Wednesday, October 12, 2005

Pretext vs Reason

In reaction to a discussion I had on the Sago Boulevard blog, I would like to offer this explanation of the difference between a pretext and a reason. Using Webster's definitions, a pretext is "a purpose or motive alleged or an appearance assumed in order to cloak the real intention or state of affairs" A reason is "a statement offered in explanation or justification, a rational ground or motive". So a reason for going to war would be defending your country from an imminent threat, or to destroy stockpile of weapons of mass destruction that could be used in terrorist attacks against you. A pretext would be if you told the public that a country posed an imminent threat and possessed stockpile of weapons of mass destruction even though you had no reason to suspect those things. The case for a pretext would be strengthened if you told the international community that you had conclusive proof, and then failed to deliver that proof or any weapons of mass destruction for over two years after you occupied that nation. The case for a pretext would be even further strengthened if you had publicly announced that Iraq was trying to buy yellowcake uranium from Niger, even though your envoy (Joseph Wilson) had discovered that to be untrue and told you as much in no unclear words. If the Senate Intelligence Committee finds in its next report that pressure was put on intelligence analysts to provide information supporting the views of politicians toward Iraq, then a pretext will have been undeniably established.

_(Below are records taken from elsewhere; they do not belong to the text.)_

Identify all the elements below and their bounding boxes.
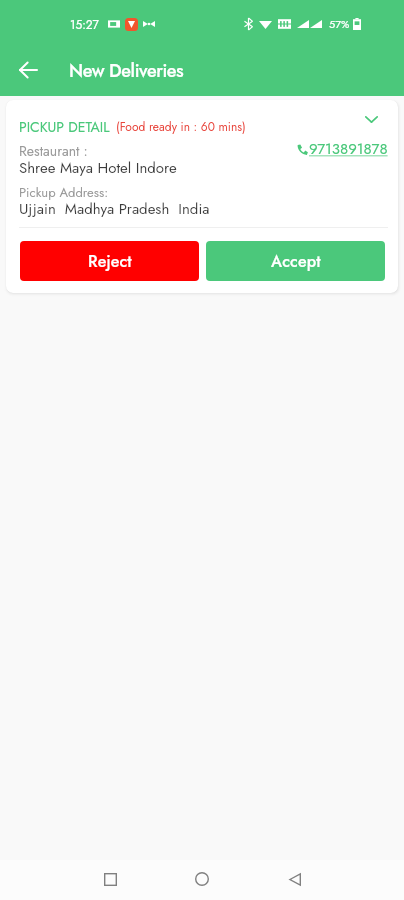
- button[interactable]: Recent apps: [88, 859, 132, 899]
- staticText: 9713891878: [309, 138, 388, 160]
- staticText: 57%: [329, 16, 350, 32]
- button[interactable]: Collapse details: [360, 108, 382, 130]
- button[interactable]: Back: [10, 52, 46, 88]
- staticText: PICKUP DETAIL: [19, 117, 110, 137]
- button[interactable]: Home: [180, 859, 224, 899]
- button[interactable]: Reject: [20, 241, 199, 281]
- staticText: Reject: [88, 250, 132, 273]
- staticText: Ujjain Madhya Pradesh India: [19, 198, 210, 220]
- button[interactable]: Accept: [206, 241, 385, 281]
- staticText: New Deliveries: [69, 58, 184, 84]
- staticText: Shree Maya Hotel Indore: [19, 157, 177, 179]
- staticText: Restaurant :: [19, 141, 88, 161]
- staticText: (Food ready in : 60 mins): [116, 118, 246, 135]
- staticText: 15:27: [70, 16, 99, 33]
- button[interactable]: 9713891878: [297, 138, 388, 160]
- staticText: Pickup Address:: [19, 183, 109, 202]
- button[interactable]: Back: [273, 859, 317, 899]
- staticText: Accept: [271, 250, 321, 273]
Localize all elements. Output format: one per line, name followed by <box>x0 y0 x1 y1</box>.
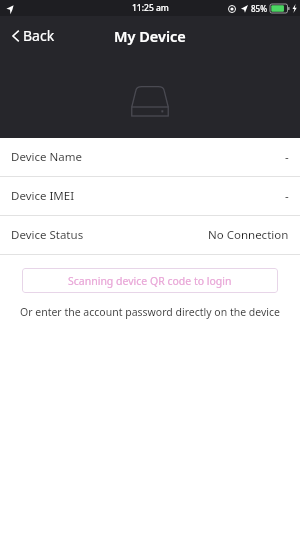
staticText: Back <box>23 26 55 45</box>
button[interactable]: Scanning device QR code to login <box>22 268 278 293</box>
button[interactable]: Device Status <box>0 216 300 254</box>
staticText: My Device <box>114 26 186 46</box>
button[interactable]: Back <box>6 22 61 49</box>
button[interactable]: Device Name <box>0 138 300 176</box>
staticText: No Connection <box>208 227 289 243</box>
staticText: Device Name <box>11 149 82 165</box>
staticText: - <box>285 188 289 204</box>
staticText: 85% <box>251 3 267 14</box>
other: Device <box>131 86 169 116</box>
staticText: Scanning device QR code to login <box>68 274 232 288</box>
staticText: Device Status <box>11 227 84 243</box>
staticText: Device IMEI <box>11 188 75 204</box>
staticText: 11:25 am <box>132 2 169 14</box>
staticText: - <box>285 149 289 165</box>
staticText: Or enter the account password directly o… <box>0 305 300 319</box>
button[interactable]: Device IMEI <box>0 177 300 215</box>
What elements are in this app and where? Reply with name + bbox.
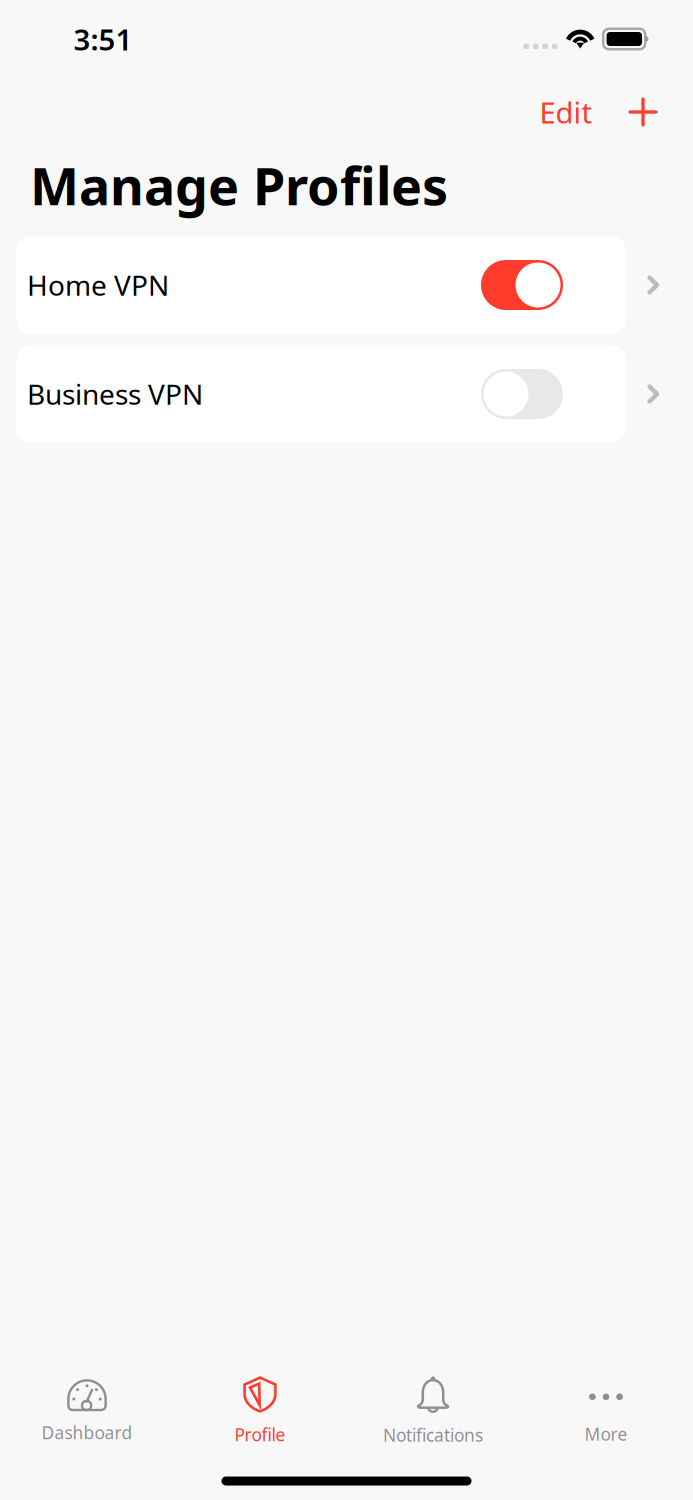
staticText: More	[584, 1422, 628, 1446]
staticText: Manage Profiles	[30, 150, 448, 220]
staticText: Notifications	[383, 1424, 483, 1446]
staticText: Business VPN	[27, 375, 203, 413]
button[interactable]: Home VPN	[0, 236, 693, 334]
button[interactable]: Add profile	[613, 84, 673, 140]
button[interactable]: Notifications	[346, 1371, 520, 1451]
staticText: Profile	[234, 1423, 286, 1446]
button[interactable]: Dashboard	[0, 1371, 174, 1451]
button[interactable]: Profile	[174, 1371, 346, 1451]
button[interactable]: More	[520, 1371, 692, 1451]
staticText: Edit	[540, 92, 592, 132]
button[interactable]: Business VPN	[0, 345, 693, 443]
staticText: 3:51	[74, 20, 132, 58]
staticText: Home VPN	[27, 266, 169, 304]
staticText: Dashboard	[42, 1421, 132, 1444]
button[interactable]: Edit	[526, 84, 606, 140]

This is hurtful to our country in two ways. Directly misleading the public makes a mockery of the idea of a republic. It completely undermines the type of oversight and accountability that separates America from a dictatorship. It is also damaging in our relations with other nations. When we call out for support and trust in an effort such as the war on terror, and then appear untrustworthy and unrepentant, we can't really expect full cooperation in the future. It only strengthens the position of countries that opposed this war in the beginning.